» Material to process

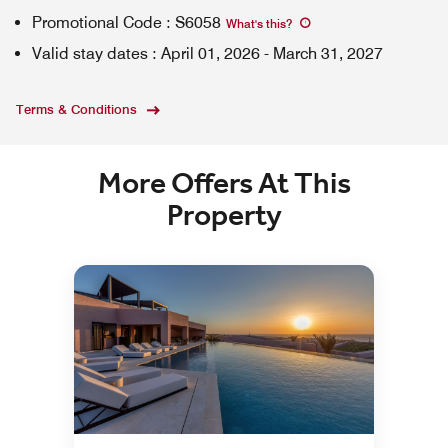
Promotional Code
:
S6058
What's this
?
Valid stay dates
:
April 01, 2026
-
March 31, 2027
Terms & Conditions
More Offers At This
Property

» Instructions to follow
Omit the pictures and write out the remaining data exactly.

» Solution
Promotional Code
:
S6058
What's this
?
Valid stay dates
:
April 01, 2026
-
March 31, 2027
Terms & Conditions
More Offers At This
Property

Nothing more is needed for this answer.